Title: Continuing Increases in Autism Reported
to California’s Developmental Services System
Authors: Robert Schechter, MD, MSc; Judith K. Grether, PhD
Source: Arch Gen Psychiatry. 2008;65(1):19-24

While we wait for the release of the new Academy of Pediatrics study on Thimerosal (see last blog entry), I thought this recent article from the Archives of General Psychiatry was worth reviewing, especially given the current controversy regarding ABC “Eli Stone” episode. This study was simple and elegant. It follows a straightforward logic. If the use of Thimerosal in vaccines has a causal role in the development of autism, the elimination of Thimerosal in vaccines should result in a drop in the rates of autism, or at the very least, a pause in the accelerated increase of these rates. To test this hypothesis the authors reviewed the rates of autism in the State of California from 1995 to 2007. The found a consistent increase in rates during these 11 years without any indication of a slowdown or a drop in autism rates. One particular finding is worth mentioning. The rates of autism in 3 to 5 year old kids increased from 3 to 4.1 per 1000 live births from 2004 to 2007, which represented a higher increase than those observed for all other developmental disabilities. This is of major importance because during this same period all but trace amounts of Thimerosal had been eliminated from vaccines in the State of California. If the link between Thimerosal and autism were “causal” and strong, the rates of autism during the 2004-2007 year should have dropped. Instead these rates increased. Now, although strong, this is far from conclusive evidence, since people could argue that rates continued to increase because of vaccinated babies moving to California or that such trace amounts of Thimerosal were enough to continue the increase in autism. But this last hypothesis will likely be answered by the Pediatrics article due to come out next week.

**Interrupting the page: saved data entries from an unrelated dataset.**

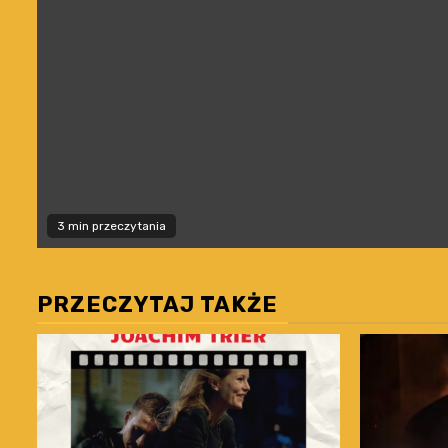
3 min przeczytania
PRZECZYTAJ TAKŻE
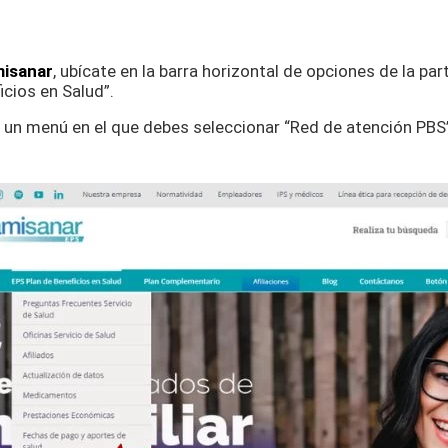
isanar
, ubícate en la barra horizontal de opciones de la par
icios en Salud”.
un menú en el que debes seleccionar “Red de atención PBS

UPDATE: I found an interesting post at Autism in New Brunswick about a University of Kentucky professor’s (Dr. Boyd Haley) skepticism of this research based on the idea that mercury exposure continued after thimerosal was supposedly removed from vaccines in California (see the press story here). The difficulty with Dr. Haley’s argument is that I can’t find any reliable data showing that the levels of mercury in vaccines continued to be higher than trace amounts after Thimerosal was taken out of vaccines. At least I can’t find any published studies in scientific journals of such effect. It is difficult to believe that after Thimerosal was removed there was not a reduction in mercury exposure. Arguing that mercury exposure remained stable implies that either Thimerosal was not actually removed, that the new non-Thimerosal vaccines were so delayed to reach Drs offices as to not affect the overall mercury exposure, or that somehow these children continued to be exposed to mercury through a difference source. Otherwise, the most rational conclusion is to assume that mercury exposure was significantly reduced after Thimerosal was pulled from the market and therefore a parallel reduction in new cases with autism is expected. Sadly this didn’t happen.